XIII
— Yamil couri avec petite damiselle.
Nicole, hésitante :
— Maman l’a défendu.
— Li maman sortie ; li saura pas.
Et Yamil esquisse le plus tentant des entrechats.
Nicole, de plus en plus hésitante :
— Je serai grondée.
— Yamil pas dire, petite damiselle non plus.
Là-dessus le petit Bédouin se met à danser autour de Nicole, avec une souplesse digne du meilleur numéro d’un cirque.
Nicole n’y tient plus et la poursuite commence.
Mais Yamil ne se contente plus de courir, il fait à l’adresse de Nicole des grimaces qui l’exaspèrent et, par des sauts invraisemblables, lui échappe indéfiniment. Bientôt complètement dépassée, Nicole hurle, et sa colère est déchaînée.
Colette, de son lit, voit passer les deux enfants et devine à leur allure échevelée qu’ils sont capables de toutes les sottises. Elle essaye de dominer le vacarme et crie fermement :
— Nicole,… viens ici !
Mais Nicole n’entend rien ou ne veut rien entendre.
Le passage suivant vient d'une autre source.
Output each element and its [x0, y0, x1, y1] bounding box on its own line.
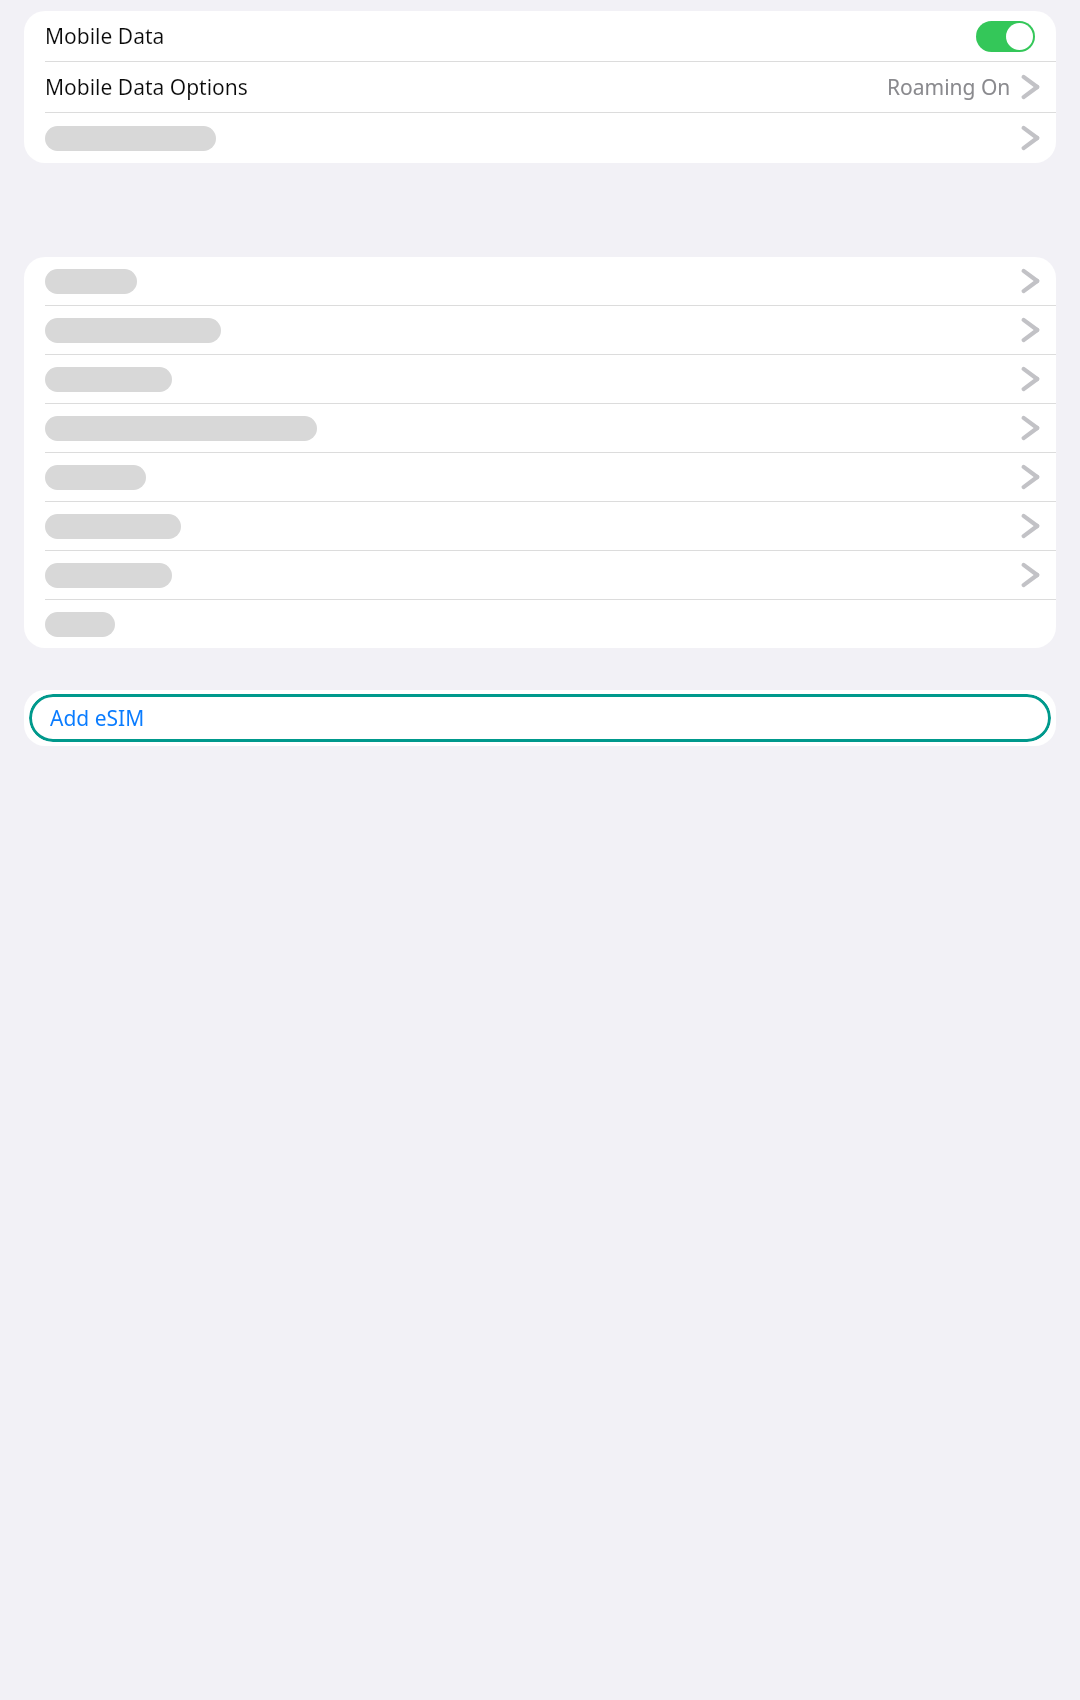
- staticText: Mobile Data: [45, 22, 165, 51]
- button[interactable]: Mobile Data Options: [24, 62, 1056, 112]
- button[interactable]: [24, 257, 1056, 305]
- button[interactable]: Mobile Data: [24, 11, 1056, 61]
- staticText: Mobile Data Options: [45, 73, 248, 102]
- button[interactable]: [24, 600, 1056, 648]
- button[interactable]: [24, 551, 1056, 599]
- button[interactable]: [24, 355, 1056, 403]
- button[interactable]: [24, 306, 1056, 354]
- button[interactable]: [24, 502, 1056, 550]
- staticText: Roaming On: [887, 73, 1011, 102]
- button[interactable]: Add eSIM: [29, 694, 1051, 742]
- staticText: Add eSIM: [50, 704, 145, 733]
- button[interactable]: [24, 113, 1056, 163]
- button[interactable]: [24, 404, 1056, 452]
- button[interactable]: [24, 453, 1056, 501]
- button[interactable]: Mobile Data toggle: [976, 21, 1035, 52]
Elle renverse les chaises qui sont devant la porte du vestibule, agrippe un bout de la robe de Yamil au moment où il passe devant elle, s’arc-boute pour l’arrêter. Yamil tire de toutes ses forces en sens inverse et la robe se déchire brusquement. Au moment où elle craque, les deux petits perdent l’équilibre. Nicole tombe sur le dos, par-dessus le tas de chaises sens dessus dessous, et Yamil va donner contre la fenêtre du vestibule avec une si belle violence, qu’il brise un carreau et se coupe profondément.
Devant le désastre et le sang qui commence à couler sérieusement sur la nuque de Yamil, les deux enfants sont dégrisés.
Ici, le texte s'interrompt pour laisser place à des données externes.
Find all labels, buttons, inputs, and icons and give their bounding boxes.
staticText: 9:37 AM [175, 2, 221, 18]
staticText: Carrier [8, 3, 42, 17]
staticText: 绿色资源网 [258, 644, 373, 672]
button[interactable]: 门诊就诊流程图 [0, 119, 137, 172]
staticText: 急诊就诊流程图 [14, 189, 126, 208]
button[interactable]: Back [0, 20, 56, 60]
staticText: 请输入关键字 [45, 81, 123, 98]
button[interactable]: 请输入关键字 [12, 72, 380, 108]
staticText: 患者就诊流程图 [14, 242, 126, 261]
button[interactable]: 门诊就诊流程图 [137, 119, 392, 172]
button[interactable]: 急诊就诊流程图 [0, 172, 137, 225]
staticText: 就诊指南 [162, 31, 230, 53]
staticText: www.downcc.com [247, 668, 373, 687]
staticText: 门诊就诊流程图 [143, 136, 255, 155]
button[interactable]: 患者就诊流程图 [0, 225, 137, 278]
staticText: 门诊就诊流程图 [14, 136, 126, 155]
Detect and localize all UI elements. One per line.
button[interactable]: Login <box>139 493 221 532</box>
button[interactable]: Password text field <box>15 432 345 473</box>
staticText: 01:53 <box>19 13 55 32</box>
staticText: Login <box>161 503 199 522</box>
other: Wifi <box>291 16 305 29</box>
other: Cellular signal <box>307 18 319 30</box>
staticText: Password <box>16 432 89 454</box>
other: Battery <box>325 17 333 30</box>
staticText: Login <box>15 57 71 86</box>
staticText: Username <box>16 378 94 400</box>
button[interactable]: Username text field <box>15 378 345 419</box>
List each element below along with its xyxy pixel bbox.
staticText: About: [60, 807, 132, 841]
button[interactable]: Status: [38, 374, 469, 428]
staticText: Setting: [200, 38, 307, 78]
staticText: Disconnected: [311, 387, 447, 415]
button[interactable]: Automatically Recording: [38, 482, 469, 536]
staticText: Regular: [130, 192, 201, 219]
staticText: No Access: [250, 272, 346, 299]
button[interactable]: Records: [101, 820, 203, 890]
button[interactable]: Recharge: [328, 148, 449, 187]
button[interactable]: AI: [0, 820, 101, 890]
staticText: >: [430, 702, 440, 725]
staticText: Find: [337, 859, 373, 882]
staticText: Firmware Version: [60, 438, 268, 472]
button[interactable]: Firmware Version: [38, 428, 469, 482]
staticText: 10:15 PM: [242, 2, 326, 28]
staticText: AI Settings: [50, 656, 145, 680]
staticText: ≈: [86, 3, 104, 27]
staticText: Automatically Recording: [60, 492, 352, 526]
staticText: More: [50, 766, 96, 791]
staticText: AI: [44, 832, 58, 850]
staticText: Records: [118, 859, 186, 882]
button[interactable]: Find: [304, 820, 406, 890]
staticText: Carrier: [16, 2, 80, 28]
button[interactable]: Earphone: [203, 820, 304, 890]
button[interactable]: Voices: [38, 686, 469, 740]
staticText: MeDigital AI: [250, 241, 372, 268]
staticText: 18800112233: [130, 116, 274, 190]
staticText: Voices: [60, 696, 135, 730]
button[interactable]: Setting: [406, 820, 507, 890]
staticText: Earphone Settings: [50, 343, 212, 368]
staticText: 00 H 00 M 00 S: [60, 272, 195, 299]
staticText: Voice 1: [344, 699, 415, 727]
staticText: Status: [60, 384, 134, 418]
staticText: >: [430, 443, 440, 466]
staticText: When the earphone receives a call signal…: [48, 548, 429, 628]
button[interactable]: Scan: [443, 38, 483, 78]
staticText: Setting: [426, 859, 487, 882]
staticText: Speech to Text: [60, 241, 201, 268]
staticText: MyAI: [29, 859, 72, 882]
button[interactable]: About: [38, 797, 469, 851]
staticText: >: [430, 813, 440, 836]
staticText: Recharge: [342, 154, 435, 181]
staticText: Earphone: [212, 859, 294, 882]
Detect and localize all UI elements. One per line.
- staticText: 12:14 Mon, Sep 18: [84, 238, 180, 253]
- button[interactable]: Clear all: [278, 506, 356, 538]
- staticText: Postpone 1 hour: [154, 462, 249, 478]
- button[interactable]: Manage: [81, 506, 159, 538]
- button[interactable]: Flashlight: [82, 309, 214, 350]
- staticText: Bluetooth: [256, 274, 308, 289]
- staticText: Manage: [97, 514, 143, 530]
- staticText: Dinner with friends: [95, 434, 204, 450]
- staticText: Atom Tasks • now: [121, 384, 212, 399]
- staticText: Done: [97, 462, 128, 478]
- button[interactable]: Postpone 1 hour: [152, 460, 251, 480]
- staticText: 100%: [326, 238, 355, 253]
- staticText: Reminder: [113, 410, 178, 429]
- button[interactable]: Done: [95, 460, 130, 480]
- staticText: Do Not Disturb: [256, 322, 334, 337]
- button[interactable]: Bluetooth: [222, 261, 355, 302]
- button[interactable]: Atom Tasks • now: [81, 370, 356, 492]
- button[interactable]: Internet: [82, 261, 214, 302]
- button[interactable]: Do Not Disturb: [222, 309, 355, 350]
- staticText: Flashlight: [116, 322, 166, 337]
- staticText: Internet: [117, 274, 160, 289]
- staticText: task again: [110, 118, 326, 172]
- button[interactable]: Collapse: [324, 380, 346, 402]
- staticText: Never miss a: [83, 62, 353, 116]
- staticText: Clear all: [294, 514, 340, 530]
On devine la suite. Yamil, en sentant passer l’iode sur la plaie, regrette passablement son escapade, sans parler du compte qu’il faudra rendre au retour du maître de maison et de ce qui s’ensuivra.
Nicole, qui expie en pénitence sa course folle, réfléchit mélancoliquement aux suites de la colère et de la désobéissance.
De toute la journée, elle n’aura pas la permission de jouer, ni dans le jardin ni ailleurs. Elle a déjà copié son verbe et appris ses leçons. Que faire maintenant ? Tricoter jusqu’à ce soir ? Ce sera long. Tiens, mais, si on allait chez tante Colette se faire raconter quelque chose de nouveau !
— Toc… toc…
— Entrez. Ah ! c’est toi, Nicole. Es-tu enfin calmée ?
Nicole a bien envie de prouver que Yamil a eu tous les torts ; mais tate n’aime pas qu’on s’excuse, et puis elle a tout vu,… alors ? Eh bien, alors, Nicole baisse le nez et ne répond pas.
— C’est du joli, reprend Colette avec un ton sévère qu’on ne lui connaît pas d’habitude. Tu croyais désobéir sans être vue ! Regarde dans quel état sont les chaises du jardin. Penses-tu qu’elles se soient cassées toutes seules ?…
De fait, la pauvre Marianick est en train d’essayer de les remettre debout, mais deux pieds manquent à l’appel et Nicole commence à comprendre que sa sottise a des conséquences qu’elle ne soupçonnait pas.
Tate continue du même ton :
— Va me chercher Bruno. C’est tout à fait le moment de continuer l’histoire de Moïse, vous comprendrez pourquoi.
Nicole n’est qu’à moitié rassurée. Il se pourrait bien que l’histoire fût un sermon.
Dix minutes plus tard, toujours sérieuse, Colette commence sans autre préambule :
— Nous avons laissé les Hébreux dans le désert. Là, imaginez l’inquiétude de Moïse, à la pensée de nourrir tout un peuple dans un pays sans ressources. Mais Moïse avait la Foi. Il était sûr que le Bon Dieu, qui avait déjà fait pour sauver son peuple des choses aussi merveilleuses, ne l’abandonnerait pas.
Les Hébreux, bien loin d’imiter leur chef, murmuraient, déclarant qu’ils allaient mourir de faim et de soif, et demandant à retourner en Égypte.
— Merci ! grogne Bruno. Retourner pour être esclaves là-bas…
— Tu penses bien que Moïse leur a sévèrement reproché leur manque de confiance, et puis il a prié. Aussitôt un grand vol de cailles s’est abattu sur le désert, mais ce ne fut pas tout ; les nuits suivantes, le sol se couvrait d’une substance blanche inconnue. C’était une nourriture extraordinaire ; elle tomba chaque nuit pendant quarante ans, excepté la nuit du sabbat, qui correspondait à notre dimanche.
Bruno, curieusement :
— Comment çà s’appelait, cette affaire-là ? Ç’avait‑y bon goût ?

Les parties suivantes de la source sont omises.